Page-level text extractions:
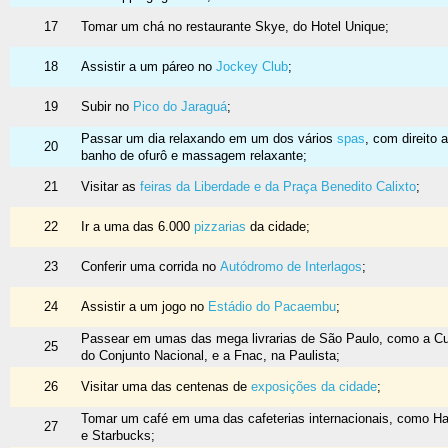
17
Tomar um chá no restaurante Skye, do Hotel Unique;
18
Assistir a um páreo no
Jockey Club
;
19
Subir no
Pico do Jaraguá
;
Passar um dia relaxando em um dos vários
spas
, com direito a
20
banho de ofurô e massagem relaxante;
21
Visitar as
feiras da Liberdade e da Praça Benedito Calixto
;
22
Ir a uma das 6.000
pizzarias
da cidade;
23
Conferir uma corrida no
Autódromo de Interlagos
;
24
Assistir a um jogo no
Estádio do Pacaembu
;
Passear em umas das mega livrarias de São Paulo, como a Cul
25
do Conjunto Nacional, e a Fnac, na Paulista;
26
Visitar uma das centenas de
exposições da cidade
;
Tomar um café em uma das cafeterias internacionais, como H
27
e Starbucks;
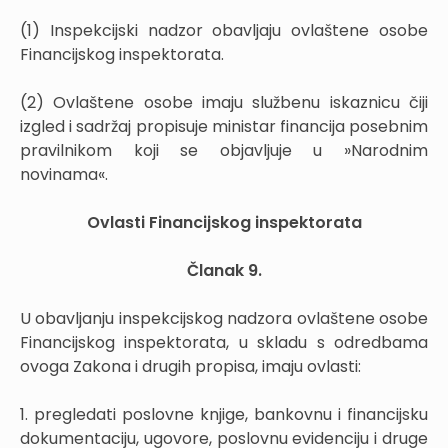
(1) Inspekcijski nadzor obavljaju ovlaštene osobe
Financijskog inspektorata.
(2) Ovlaštene osobe imaju službenu iskaznicu čiji
izgled i sadržaj propisuje ministar financija posebnim
pravilnikom koji se objavljuje u »Narodnim
novinama«.
Ovlasti Financijskog inspektorata
Članak 9.
U obavljanju inspekcijskog nadzora ovlaštene osobe
Financijskog inspektorata, u skladu s odredbama
ovoga Zakona i drugih propisa, imaju ovlasti:
1. pregledati poslovne knjige, bankovnu i financijsku
dokumentaciju, ugovore, poslovnu evidenciju i druge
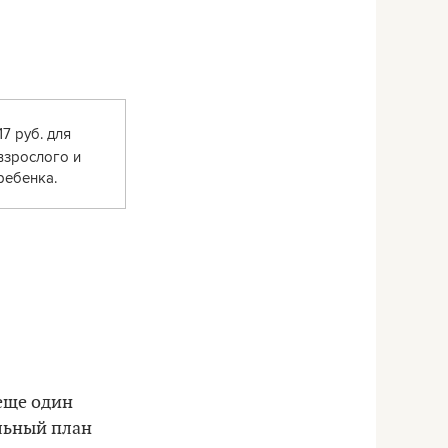
17 руб. для
взрослого и
ребенка.
 еще один
альный план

* _Work required_
Would you write out exactly the lines of the data from the one holding "Estádio do Pacaembu" to the final line, both included, with pictures left out?

* _Solved exercise_
Estádio do Pacaembu
;
Passear em umas das mega livrarias de São Paulo, como a Cul
25
do Conjunto Nacional, e a Fnac, na Paulista;
26
Visitar uma das centenas de
exposições da cidade
;
Tomar um café em uma das cafeterias internacionais, como H
27
e Starbucks;
(1) Inspekcijski nadzor obavljaju ovlaštene osobe
Financijskog inspektorata.
(2) Ovlaštene osobe imaju službenu iskaznicu čiji
izgled i sadržaj propisuje ministar financija posebnim
pravilnikom koji se objavljuje u »Narodnim
novinama«.
Ovlasti Financijskog inspektorata
Članak 9.
U obavljanju inspekcijskog nadzora ovlaštene osobe
Financijskog inspektorata, u skladu s odredbama
ovoga Zakona i drugih propisa, imaju ovlasti:
1. pregledati poslovne knjige, bankovnu i financijsku
dokumentaciju, ugovore, poslovnu evidenciju i druge
17 руб. для
взрослого и
ребенка.
 еще один
альный план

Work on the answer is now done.